▶ [Materials provided]:
====================
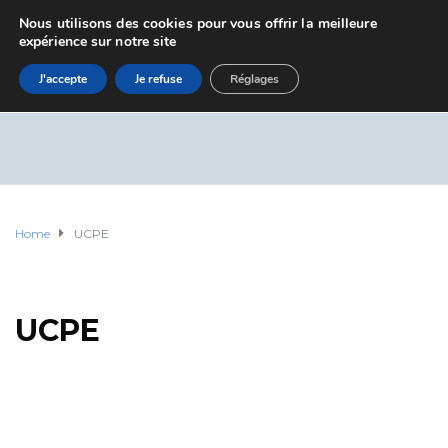
Nous utilisons des cookies pour vous offrir la meilleure
expérience sur notre site
J'accepte
Je refuse
Réglages
Home
UCPE
UCPE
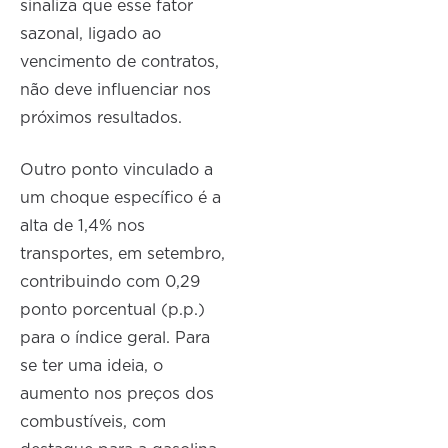
sinaliza que esse fator
sazonal, ligado ao
vencimento de contratos,
não deve influenciar nos
próximos resultados.
Outro ponto vinculado a
um choque específico é a
alta de 1,4% nos
transportes, em setembro,
contribuindo com 0,29
ponto porcentual (p.p.)
para o índice geral. Para
se ter uma ideia, o
aumento nos preços dos
combustíveis, com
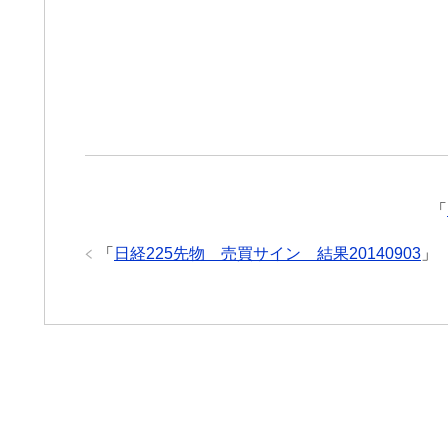
「
「
日経225先物 売買サイン 結果20140903
」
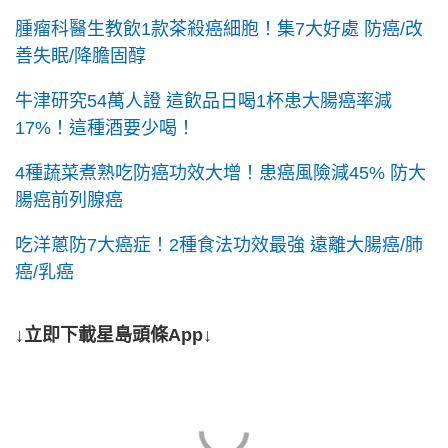
腫瘤科醫生教飲1款茶殺癌細胞！集7大好處 防癌/改
善失眠/降膽固醇
牛津研究54萬人證 這飲品日喝1杯患大腸癌率減
17%！這種酒要少喝！
4種蔬菜煮熟吃防癌功效大增！患癌風險減45% 防大
腸癌前列腺癌
吃洋蔥防7大癌症！2種食法功效最強 遠離大腸癌/肺
癌/乳癌
↓立即下載星島頭條App↓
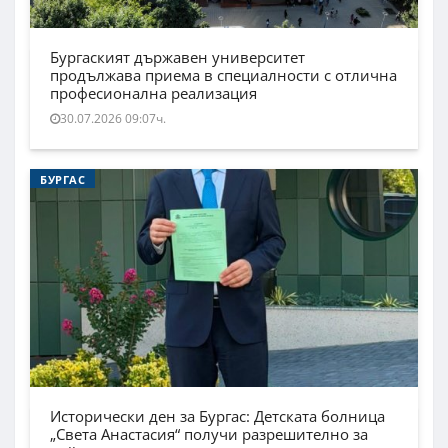
Бургаският държавен университет
продължава приема в специалности с отлична
професионална реализация
30.07.2026 09:07ч.
БУРГАС
Исторически ден за Бургас: Детската болница
„Света Анастасия“ получи разрешително за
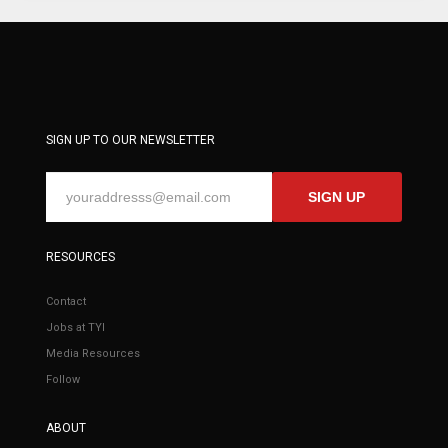
SIGN UP TO OUR NEWSLETTER
SIGN UP
RESOURCES
Contact
Jobs at TYI
Media Resources
Follow
ABOUT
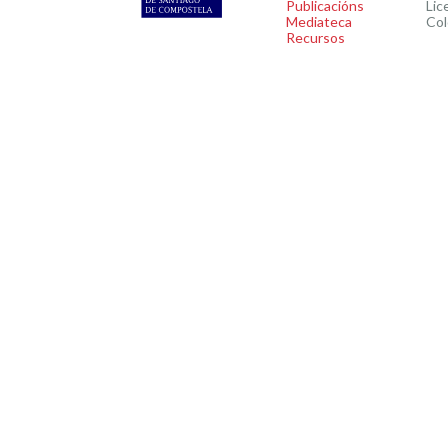
Publicacións
Lic
Mediateca
Col
Recursos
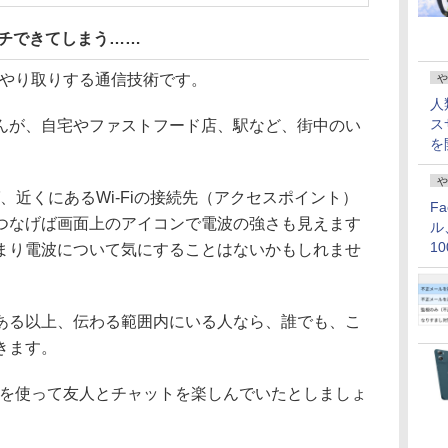
ッチできてしまう……
をやり取りする通信技術です。
や
人
ス
が、自宅やファストフード店、駅など、街中のい
を
や
近くにあるWi-Fiの接続先（アクセスポイント）
F
つなげば画面上のアイコンで電波の強さも見えます
ル
1
まり電波について気にすることはないかもしれませ
価
る以上、伝わる範囲内にいる人なら、誰でも、こ
きます。
iを使って友人とチャットを楽しんでいたとしましょ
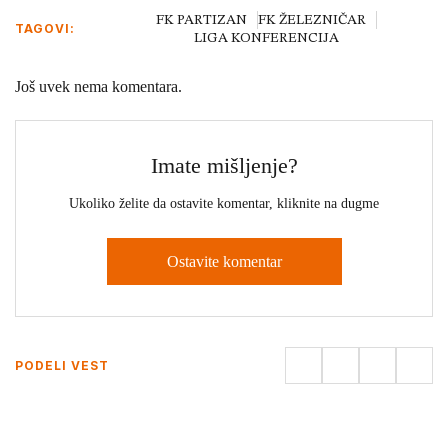
FK PARTIZAN
FK ŽELEZNIČAR
TAGOVI:
LIGA KONFERENCIJA
Još uvek nema komentara.
Imate mišljenje?
Ukoliko želite da ostavite komentar, kliknite na dugme
Ostavite komentar
PODELI VEST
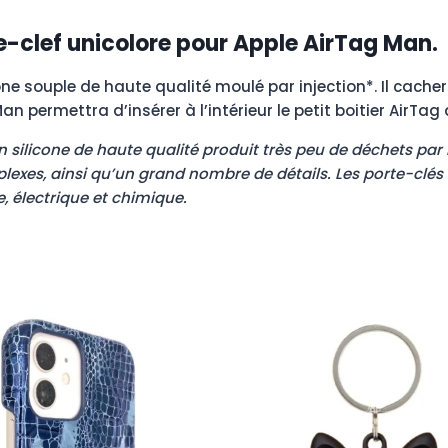
e-clef unicolore pour Apple AirTag Man.
cone souple de haute qualité moulé par injection*. Il cach
an permettra d’insérer à l’intérieur le petit boitier AirTag
n silicone de haute qualité produit très peu de déchets p
plexes, ainsi qu’un grand nombre de détails. Les porte-clé
, électrique et chimique.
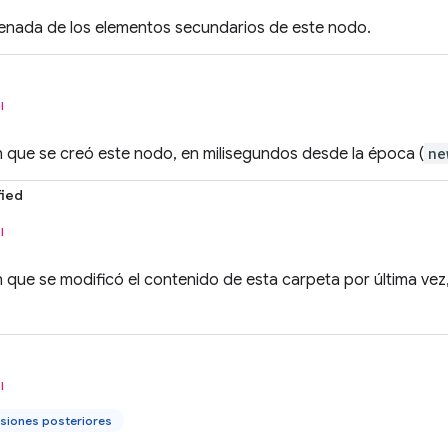
denada de los elementos secundarios de este nodo.
l
 que se creó este nodo, en milisegundos desde la época (
ne
ied
l
 que se modificó el contenido de esta carpeta por última vez
l
siones posteriores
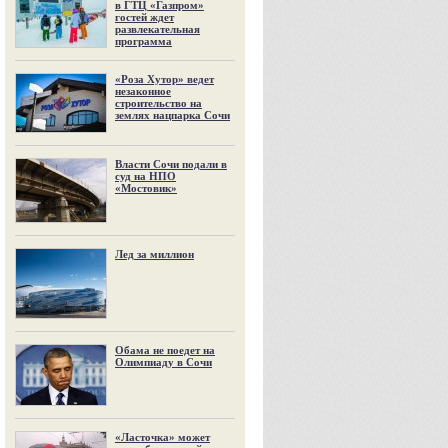
в ГТЦ «Газпром»
гостей ждет
развлекательная
программа
«Роза Хутор» ведет
незаконное
строительство на
землях нацпарка Сочи
Власти Сочи подали в
суд на НПО
«Мостовик»
Лед за миллион
Обама не поедет на
Олимпиаду в Сочи
«Ласточка» может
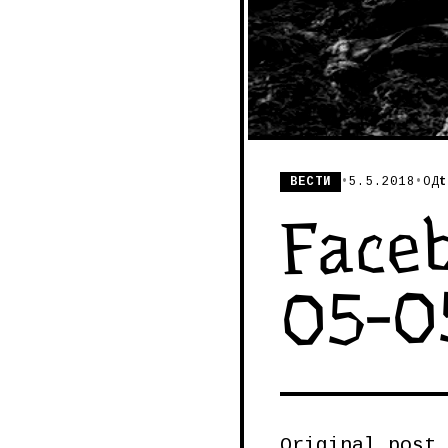
ВЕСТИ
•
5.5.2018
•
ОД
t
Faceb
05-0
Original post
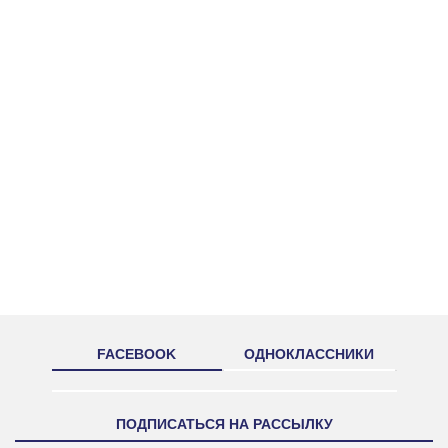
FACEBOOK
ОДНОКЛАССНИКИ
ПОДПИСАТЬСЯ НА РАССЫЛКУ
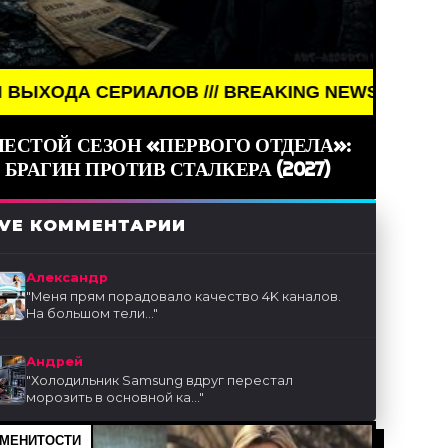
ИАЛОВ /// BREAKING NEWS /// КИНО /// ДАТЫ В
ЕСТОЙ СЕЗОН «ПЕРВОГО ОТДЕЛА»:
БРАГИН ПРОТИВ СТАЛКЕРА (2027)
IVE КОММЕНТАРИИ
Александр
"
Меня прям порадовало качество 4K каналов.
На большом тели...
"
Андрей
"
Холодильник Samsung вдруг перестал
морозить в основной ка...
"
МЕНИТОСТИ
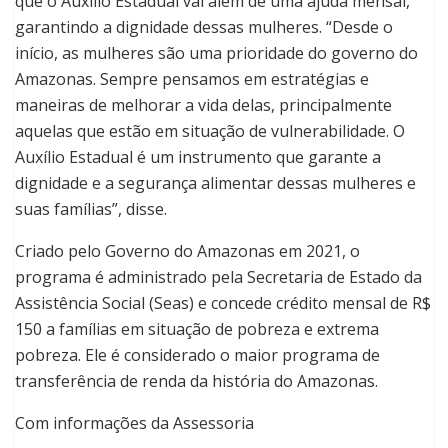
que o Auxílio Estadual vai além de uma ajuda mensal,
garantindo a dignidade dessas mulheres. “Desde o
início, as mulheres são uma prioridade do governo do
Amazonas. Sempre pensamos em estratégias e
maneiras de melhorar a vida delas, principalmente
aquelas que estão em situação de vulnerabilidade. O
Auxílio Estadual é um instrumento que garante a
dignidade e a segurança alimentar dessas mulheres e
suas famílias”, disse.
Criado pelo Governo do Amazonas em 2021, o
programa é administrado pela Secretaria de Estado da
Assistência Social (Seas) e concede crédito mensal de R$
150 a famílias em situação de pobreza e extrema
pobreza. Ele é considerado o maior programa de
transferência de renda da história do Amazonas.
Com informações da Assessoria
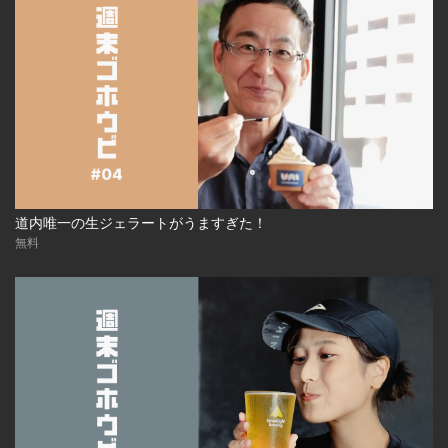
道内唯一の生ジェラートがうますぎた！
無料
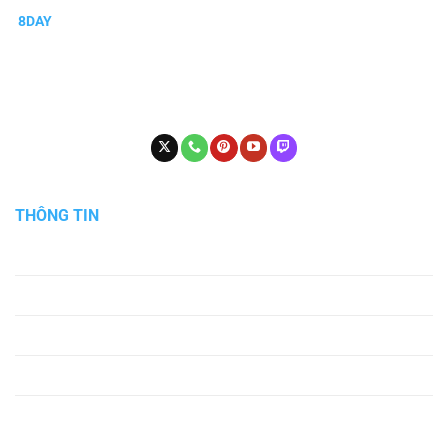
8DAY
là nhà cái cá cược trực tuyến được nhiều người chơi lựa chọn
nhờ hệ thống trò chơi phong phú và chất lượng dịch vụ ổn định. Tại
8Day, người chơi có thể tham gia cá cược thể thao, casino trực
tuyến, slot game, bắn cá, xổ số với giao diện hiện đại, dễ sử dụng và
tương thích trên mọi thiết bị.
THÔNG TIN
Về chúng tôi
Điều khoản sử dụng
Chính sách bảo mật
Miễn trừ trách nhiệm
Liên hệ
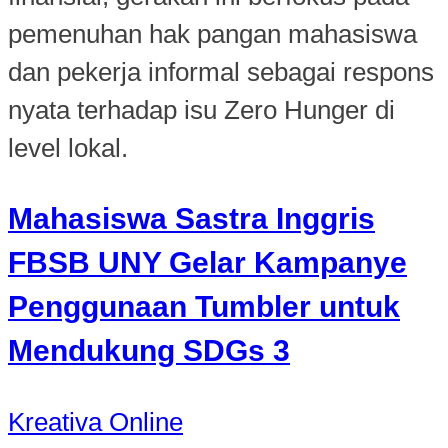
pemenuhan hak pangan mahasiswa
dan pekerja informal sebagai respons
nyata terhadap isu Zero Hunger di
level lokal.
Mahasiswa Sastra Inggris
FBSB UNY Gelar Kampanye
Penggunaan Tumbler untuk
Mendukung SDGs 3
Kreativa Online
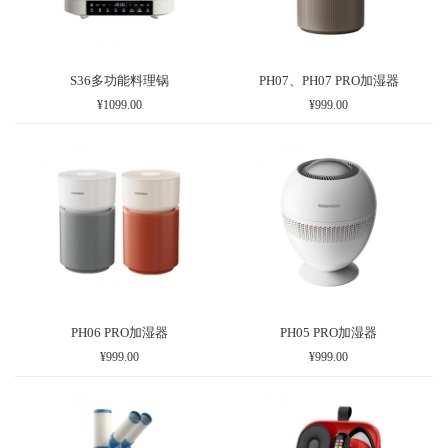
S36多功能料理锅
PH07、PH07 PRO加湿器
¥1099.00
¥999.00
PH06 PRO加湿器
PH05 PRO加湿器
¥999.00
¥999.00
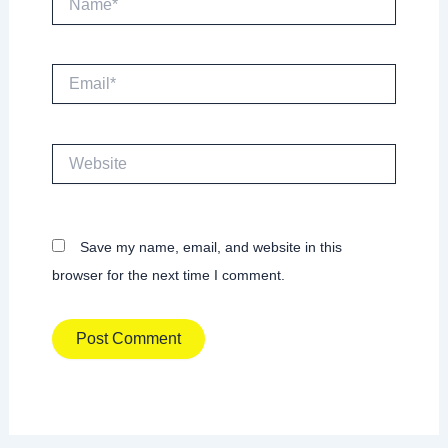
Email*
Website
Save my name, email, and website in this
browser for the next time I comment.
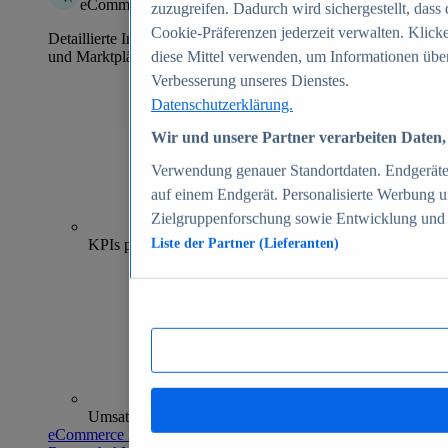
eCommerce Insights
zuzugreifen. Dadurch wird sichergestellt, dass 
Cookie-Präferenzen jederzeit verwalten. Klick
Detaillierte Informationen zu mehr als 39.000 Online-Shops
und Marktplätzen
diese Mittel verwenden, um Informationen über
Verbesserung unseres Dienstes.
Datenschutzerklärung.
Wir und unsere Partner verarbeiten Daten, 
Verwendung genauer Standortdaten. Endgeräteei
auf einem Endgerät. Personalisierte Werbung 
Zielgruppenforschung sowie Entwicklung und
70+
KPIs pro Shop
Liste der Partner (Lieferanten)
Umsatzanalysen und -prognosen
eCommerce Insights entdecken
====================
▶ [What the task asks]: Across the records, count the lines holding the string "Partner". Give the number and stop.

▶ [Solution for this task]: 2